→ Assignment: Each line of the records is to be returned verbatim, with the images omitted.

☆ ☆ ☆

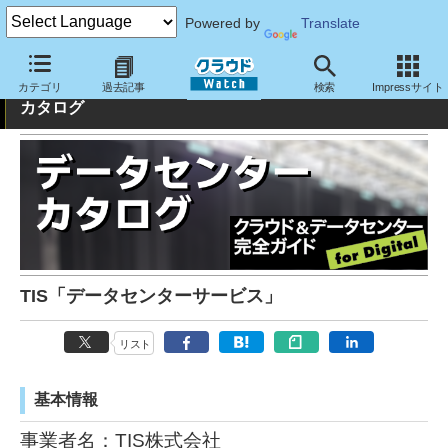
Powered by
Translate
クラウド&データセンター完全ガイド：データセンター
カテゴリ
過去記事
検索
Impressサイト
カタログ
TIS「データセンターサービス」
リスト
基本情報
事業者名：TIS株式会社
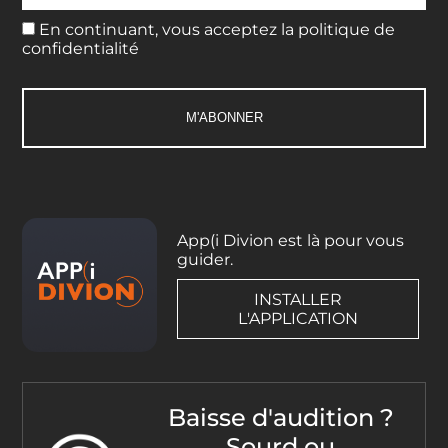
En continuant, vous acceptez la politique de
confidentialité
App(i Divion est là pour vous
guider.
INSTALLER
L'APPLICATION
Baisse d'audition ?
Sourd ou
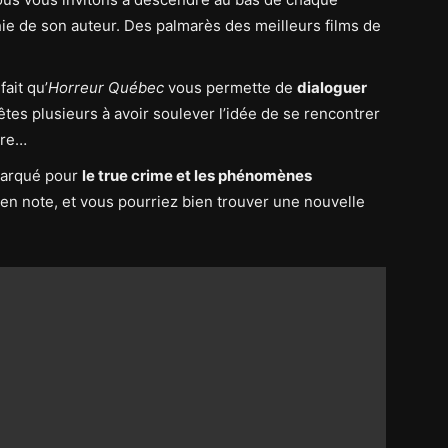
ie de son auteur. Des palmarès des meilleurs films de
ait qu’
Horreur Québec
vous permette de
dialoguer
êtes plusieurs à avoir soulever l’idée de se rencontrer
ire…
marqué pour
le true crime et les phénomènes
 en note, et vous pourriez bien trouver une nouvelle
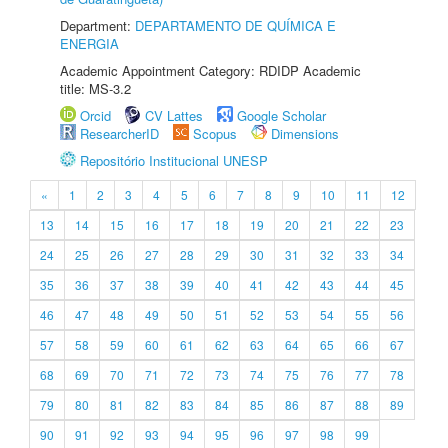
Department:
DEPARTAMENTO DE QUÍMICA E
ENERGIA
Academic Appointment Category: RDIDP Academic
title: MS-3.2
Orcid
CV Lattes
Google Scholar
ResearcherID
Scopus
Dimensions
Repositório Institucional UNESP
«
1
2
3
4
5
6
7
8
9
10
11
12
13
14
15
16
17
18
19
20
21
22
23
24
25
26
27
28
29
30
31
32
33
34
35
36
37
38
39
40
41
42
43
44
45
46
47
48
49
50
51
52
53
54
55
56
57
58
59
60
61
62
63
64
65
66
67
68
69
70
71
72
73
74
75
76
77
78
79
80
81
82
83
84
85
86
87
88
89
90
91
92
93
94
95
96
97
98
99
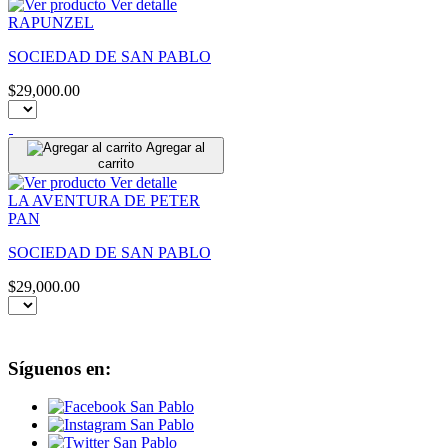
Ver detalle
RAPUNZEL
SOCIEDAD DE SAN PABLO
$29,000.00
Agregar al
carrito
Ver detalle
LA AVENTURA DE PETER
PAN
SOCIEDAD DE SAN PABLO
$29,000.00
Síguenos en:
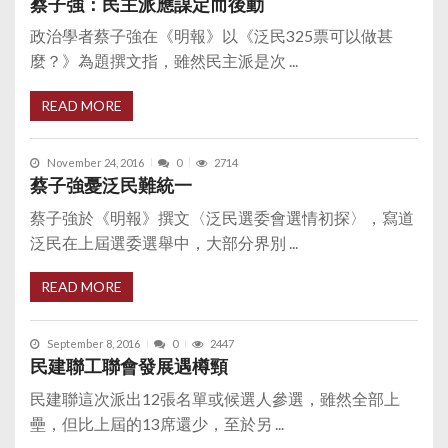
蔡子強：民主派應謀定而後動
政治學者蔡子強在《明報》以《泛民325票可以做甚
麼？》為題撰文指，雖然民主派是次 ...
READ MORE
November 24, 2016
0
2714
蔡子強憂泛民難統一
蔡子強於《明報》撰文〈泛民選委會選情初探〉，寫道
泛民在上屆選委選舉中，大部分界別 ...
READ MORE
September 8, 2016
0
2447
民建聯工聯會發展遇樽頸
民建聯這次派出12張名單或候選人參選，雖然全部上
壘，但比上屆的13席還少，至於另 ...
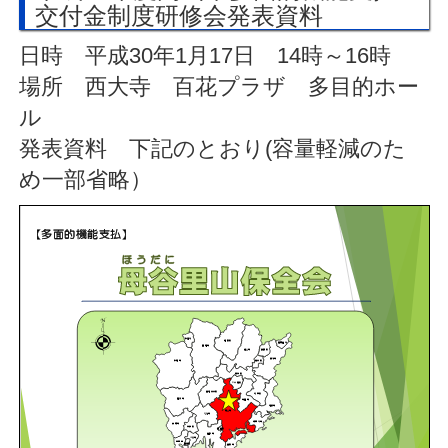
交付金制度研修会発表資料
日時 平成30年1月17日 14時～16時
場所 西大寺 百花プラザ 多目的ホー
ル
発表資料 下記のとおり(容量軽減のた
め一部省略）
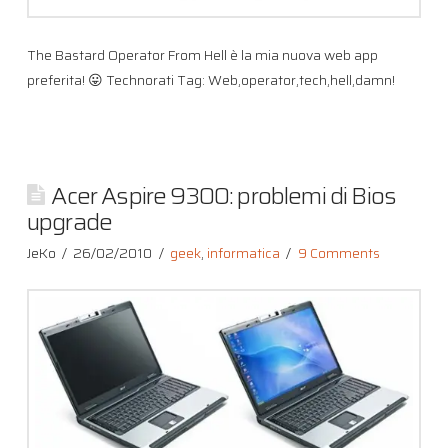
The Bastard Operator From Hell è la mia nuova web app
preferita! 😛 Technorati Tag: Web,operator,tech,hell,damn!
Acer Aspire 9300: problemi di Bios
upgrade
JeKo
26/02/2010
geek
,
informatica
9 Comments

☆ ☆ ☆

→ Written response:
Powered by
Translate
クラウド&データセンター完全ガイド：データセンター
カテゴリ
過去記事
検索
Impressサイト
カタログ
TIS「データセンターサービス」
リスト
基本情報
事業者名：TIS株式会社
En continuant, vous acceptez la politique de
confidentialité
App(i Divion est là pour vous
guider.
INSTALLER
L'APPLICATION
Baisse d'audition ?
Sourd ou
ie de son auteur. Des palmarès des meilleurs films de
ait qu’
Horreur Québec
vous permette de
dialoguer
êtes plusieurs à avoir soulever l’idée de se rencontrer
ire…
marqué pour
le true crime et les phénomènes
 en note, et vous pourriez bien trouver une nouvelle
Department:
DEPARTAMENTO DE QUÍMICA E
ENERGIA
Academic Appointment Category: RDIDP Academic
title: MS-3.2
Orcid
CV Lattes
Google Scholar
ResearcherID
Scopus
Dimensions
Repositório Institucional UNESP
«
1
2
3
4
5
6
7
8
9
10
11
12
13
14
15
16
17
18
19
20
21
22
23
24
25
26
27
28
29
30
31
32
33
34
35
36
37
38
39
40
41
42
43
44
45
46
47
48
49
50
51
52
53
54
55
56
57
58
59
60
61
62
63
64
65
66
67
68
69
70
71
72
73
74
75
76
77
78
79
80
81
82
83
84
85
86
87
88
89
90
91
92
93
94
95
96
97
98
99
Ver detalle
RAPUNZEL
SOCIEDAD DE SAN PABLO
$29,000.00
Agregar al
carrito
Ver detalle
LA AVENTURA DE PETER
PAN
SOCIEDAD DE SAN PABLO
$29,000.00
Síguenos en:
蔡子強：民主派應謀定而後動
政治學者蔡子強在《明報》以《泛民325票可以做甚
麼？》為題撰文指，雖然民主派是次 ...
READ MORE
November 24, 2016
0
2714
蔡子強憂泛民難統一
蔡子強於《明報》撰文〈泛民選委會選情初探〉，寫道
泛民在上屆選委選舉中，大部分界別 ...
READ MORE
September 8, 2016
0
2447
民建聯工聯會發展遇樽頸
民建聯這次派出12張名單或候選人參選，雖然全部上
壘，但比上屆的13席還少，至於另 ...
交付金制度研修会発表資料
日時 平成30年1月17日 14時～16時
場所 西大寺 百花プラザ 多目的ホー
ル
発表資料 下記のとおり(容量軽減のた
め一部省略）
The Bastard Operator From Hell è la mia nuova web app
preferita! 😛 Technorati Tag: Web,operator,tech,hell,damn!
Acer Aspire 9300: problemi di Bios
upgrade
JeKo
26/02/2010
geek
,
informatica
9 Comments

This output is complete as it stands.